The high-profile murder trial of Drew Peterson, a cop with the Bolingbrook (Illinois) Police Department, captivated America in September 2012. And it wasn’t only because he was a police officer accused of killing his third wife, Kathleen Savio—but because Peterson’s fourth wife, Stacy Peterson, had been missing since 2007.
Although Peterson was ultimately convicted of Savio’s murder and is currently serving 38 years in prison, he hasn’t been formally charged with Stacy Peterson’s murder, even though foul play is expected in her disappearance. (He’s also serving an additional 40 years in prison after being charged and convicted of solicitation of murder and solicitation of murder for hire after plotting to have Will County State’s Attorney Jim Glasgow killed.)
On an episode of ‘Marcia Clark Investigates the First 48,’ Clark investigates what may have happened to Stacy Peterson. She speaks to A&E Real Crime about the evidence against Drew Peterson.
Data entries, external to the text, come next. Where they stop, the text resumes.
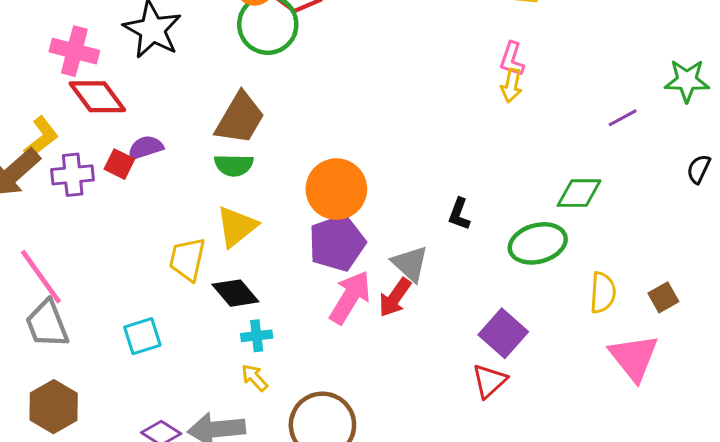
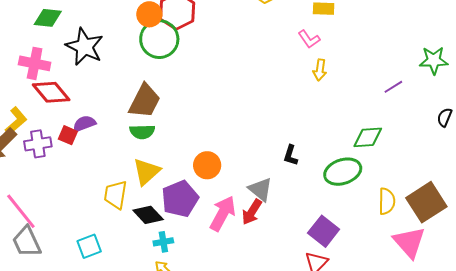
pink L-shape: (512, 59) -> (309, 39), moved, turned -50
orange circle: (336, 189) -> (207, 165), moved, size x0.7
purple pentagon: (337, 243) -> (180, 199), moved
brown square: (663, 297) -> (426, 202), size x2.0

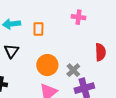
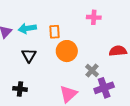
red semicircle: (100, 52) -> (118, 51), turned -90
orange circle: (47, 65) -> (67, 51), moved

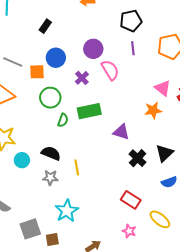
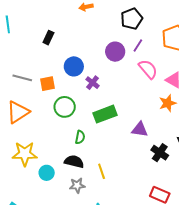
purple line: (133, 48) -> (138, 46), turned 48
purple circle: (93, 49) -> (115, 52), moved
blue circle: (56, 58) -> (74, 66), moved
pink semicircle: (110, 70) -> (148, 69), moved
green semicircle: (63, 120) -> (80, 137), moved

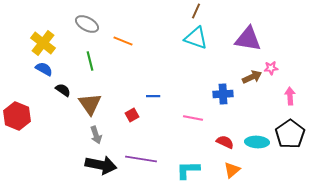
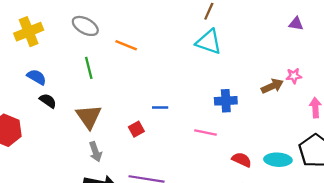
purple triangle: (248, 39) -> (296, 24), moved, size x0.5
yellow cross: (43, 43) -> (29, 32), moved, turned 30
black semicircle: (63, 90) -> (48, 101), moved
blue cross: (223, 94) -> (226, 101), moved

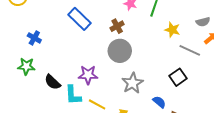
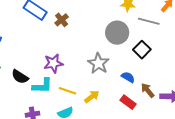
brown cross: (117, 26) -> (62, 20), moved
gray circle: (120, 51) -> (117, 33), moved
cyan L-shape: (73, 95) -> (42, 86), turned -75

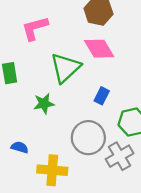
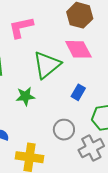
gray circle: (88, 138) -> (64, 130), size x0.7

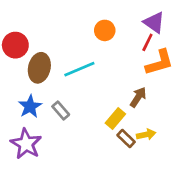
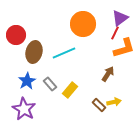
purple triangle: (154, 22) -> (120, 18), turned 48
orange circle: (105, 30) -> (83, 24), size x1.6
yellow rectangle: (115, 118) -> (70, 90), moved

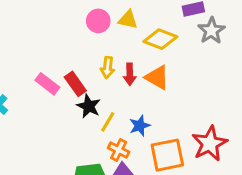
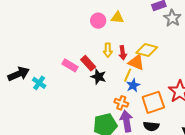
yellow diamond: (160, 39) -> (147, 50), moved
orange triangle: (157, 77) -> (136, 62), moved
yellow line: (108, 122) -> (128, 75), moved

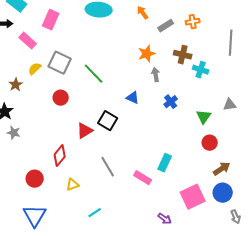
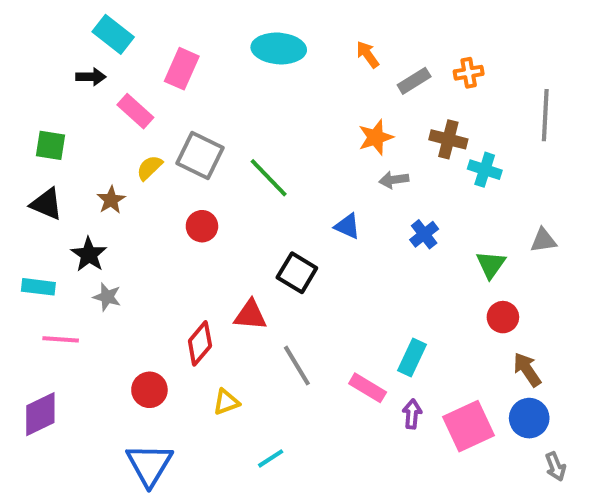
gray arrow: (156, 75) -> (394, 180), turned -88
red triangle: (85, 131) -> (250, 315), moved, turned 36
brown arrow: (222, 169) -> (527, 370), turned -90
purple arrow: (165, 219) -> (412, 414), moved, turned -120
What do you think is the biggest piece of evidence in the case against Drew Peterson for the murder of his wife, Stacy Peterson?
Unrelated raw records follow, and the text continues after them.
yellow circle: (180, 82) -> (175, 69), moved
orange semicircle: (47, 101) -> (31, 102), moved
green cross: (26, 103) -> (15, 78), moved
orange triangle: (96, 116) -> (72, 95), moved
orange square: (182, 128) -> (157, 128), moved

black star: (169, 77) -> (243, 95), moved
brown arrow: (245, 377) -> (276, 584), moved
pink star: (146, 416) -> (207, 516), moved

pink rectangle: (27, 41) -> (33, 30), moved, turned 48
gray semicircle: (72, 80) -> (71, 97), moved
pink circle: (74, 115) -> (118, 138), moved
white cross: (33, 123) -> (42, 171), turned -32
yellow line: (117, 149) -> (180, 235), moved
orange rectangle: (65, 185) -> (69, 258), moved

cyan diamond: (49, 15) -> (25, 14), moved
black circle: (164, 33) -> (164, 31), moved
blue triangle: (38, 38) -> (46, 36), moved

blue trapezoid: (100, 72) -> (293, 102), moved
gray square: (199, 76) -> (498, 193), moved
I think they do have enough to convict, but I understand the concerns because a couple of key pieces of evidence hinge on the credibility of someone who has taken drugs in the past and was a little bit emotionally unstable at the time.
[Editor’s Note: While Marcia purposely doesn’t name the person she’s referring to in this interview, the person is, in fact, named on Marcia Clark Investigates The First 48. This person is a relative of Drew Peterson’s and, among other things, told police Drew had asked him, “Could you live with knowing that I killed someone?”]
But I absolutely believe [this person] told the truth [when he said] Drew Peterson, unbeknownst to him, had put Stacy Peterson’s body in a blue barrel and asked his help to dispose of the blue barrel.
Drew Peterson told this man that the blue barrel contained chlorine, but after the fact, he realized that it was probably Stacy’s body—key pieces of evidence [where] I think they need his credibility to really hold up. I think they were a little worried about that.
In my opinion, he was entirely truthful. I’m hoping eventually [the Will County State’s Attorney] will bring the case against Drew Peterson for the murder of Stacy Peterson.
Did your feelings on the case change while you reinvestigated it?
Yeah, they did. …It was a missing-persons case that I thought, the typical thing is given that this defendant killed his third wife and was convicted of it, the odds were that the fourth wife didn’t just disappear; she was killed too. But I wasn’t sure. I didn’t know how strong the evidence really was because that case never went to trial.
As I reinvestigated this and got into the facts of the case and all of the evidence, I realized it’s very strong and ultimately, extremely clear, in my opinion, that he killed her.